Test-based age-of-acquisition norms for 44 thousand English word meanings


Age of acquisition (AoA) is an important variable in word recognition research. Up to now, nearly all psychology researchers examining the AoA effect have used ratings obtained from adult participants. An alternative basis for determining AoA is directly testing children’s knowledge of word meanings at various ages. In educational research, scholars and teachers have tried to establish the grade at which particular words should be taught by examining the ages at which children know various word meanings. Such a list is available from Dale and O’Rourke’s (1981) Living Word Vocabulary for nearly 44 thousand meanings coming from over 31 thousand unique word forms and multiword expressions. The present article relates these test-based AoA estimates to lexical decision times as well as to AoA adult ratings, and reports strong correlations between all of the measures. Therefore, test-based estimates of AoA can be used as an alternative measure.

Age of acquisition (AoA) is one of the most important variables in word recognition: Early-acquired words are processed more efficiently than late-acquired words, even when word frequency, word length, and similarity to other words are controlled for (Brysbaert & Ellis, 2016; Brysbaert, Stevens, Mandera, & Keuleers, 2016; Johnston & Barry, 2006; Juhasz, 2005).

Existing AoA norms are based on ratings provided by adult volunteers (often students), in which participants are asked to indicate the ages at which they think they learned various words (e.g., Kuperman, Stadthagen-Gonzalez, & Brysbaert, 2012). A weakness of such ratings is that they may be influenced by factors other than pure AoA. For instance, participants may be inclined to underestimate the AoA of easy words and overestimate the AoA of more difficult words. Easy words tend to be short and frequently used in the language; in contrast, difficult words tend to be long, less used words. Thus, AoA ratings may be affected by word length and word frequency, as well as by other variables that make some words easier than others (Baayen, Milin, & Ramscar, 2016; Lété & Bonin, 2013). On the other hand, all validation studies thus far have indicated that adult AoA ratings correlate highly with test-based measures of word acquisition order (Biemiller, Rosenstein, Sparks, Landauer, & Foltz, 2014; Brysbaert, 2016; Łuniewska et al., 2016; Morrison, Chappell, & Ellis, 1997).

Another limitation of AoA ratings is that they tend to be constrained in a number of ways. First, they are not available for all words. The largest collection of AoA ratings in English includes 30 thousand words (Kuperman et al., 2012), which is still short of a full vocabulary. Second, very few studies take the various meanings of ambiguous words into account (for an exception, see Bird, Franklin, & Howard, 2001). For instance, “wrong” can mean “not right,” but also “to treat unfairly.” Both interpretations are unlikely to be acquired at the same age. Finally, no norms are available for familiar multiword expressions, such as phrasal verbs (give in, give over, give up,…) or compound nouns (witness stand, word of honor,…).

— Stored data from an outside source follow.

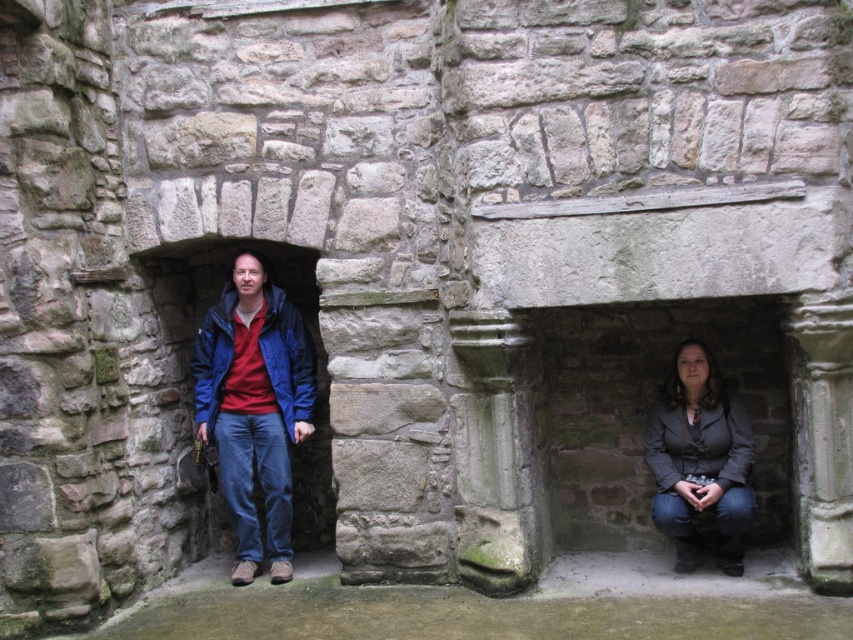 Question: Which of these objects is positioned farthest from the blue fabric jacket at center?

Choices:
 (A) dark gray matte jacket at lower right
 (B) dark gray textured jacket at lower right

Answer: (B)

Question: Is dark gray textured jacket at lower right further to the viewer compared to blue fabric jacket at center?

Choices:
 (A) yes
 (B) no

Answer: (B)

Question: Which of the following is the closest to the observer?

Choices:
 (A) dark gray matte jacket at lower right
 (B) blue fabric jacket at center
 (C) dark gray textured jacket at lower right

Answer: (C)

Question: Can you confirm if dark gray textured jacket at lower right is thinner than dark gray matte jacket at lower right?

Choices:
 (A) no
 (B) yes

Answer: (A)

Question: Estimate the real-world distances between objects in this image. Which object is farther from the dark gray textured jacket at lower right?

Choices:
 (A) blue fabric jacket at center
 (B) dark gray matte jacket at lower right

Answer: (A)

Question: Is dark gray textured jacket at lower right to the right of dark gray matte jacket at lower right from the viewer's perspective?

Choices:
 (A) yes
 (B) no

Answer: (B)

For these reasons, it would be better if researchers had access to another, large-scale database of AoA estimates. Such an effort was made by Dale and O’Rourke (1981), who wanted to provide teachers with guidelines regarding which words to teach in which grades. Dale and O’Rourke tested nearly 44,000 meanings (31,000 different word forms) to determine at what age children were considered to “know” a meaning. This was assessed by giving pupils three-alternative multiple-choice test items. Words were assigned to the grade level at which 67 %–80 % of the specific word meanings were passed. Adjusted for guessing on a three-alternatives multiple-choice test, this amounted to an estimated 50 %–70 % known. In other words, the assigned grade level for a word meaning was known by half or slightly more students. The tests were administered in grades 4, 6, 8, 10, and 12, and at two college levels (13 and 16). The researchers estimated the grade levels to test. If the result for a specific meaning fell outside of the 67 %–80 % range, it was tested at the next higher or lower grade level.

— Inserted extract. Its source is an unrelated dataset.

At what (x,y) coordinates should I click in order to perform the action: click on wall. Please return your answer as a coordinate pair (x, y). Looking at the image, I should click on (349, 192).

Testing was conducted in schools throughout the U.S. Midwest. Various written tests were sent to participating classrooms, and any specific meaning was given to about 200 children across a number of schools. At the time of testing (1950–1980), most children were English-speaking. Also, a range of socio-economic backgrounds and races were sampled.

Biemiller (2010) used the Dale and O’Rourke’s (1981) list as the basis of a new list of root words worth teaching. He made an additional category of grade 2, in which he put all the words known by more than 80 % of the children in grade 4, on the basis of the findings in Biemiller and Slonim (2001).

The purpose of the present study was to use and slightly update the Dale and O’Rourke (1981) database and to validate its use as a source for AoA estimates based on word knowledge at different school grades. For the validation, we compared the test-based AoA data with the rated AoA estimates, lexical decision times (Balota et al., 2007), and word frequency. We suggest that the available test-based data (Dale & O’Rourke, 1981) provide a useful additional estimate of word AoA in English, which has the additional advantage that multiple meanings of ambiguous words are considered.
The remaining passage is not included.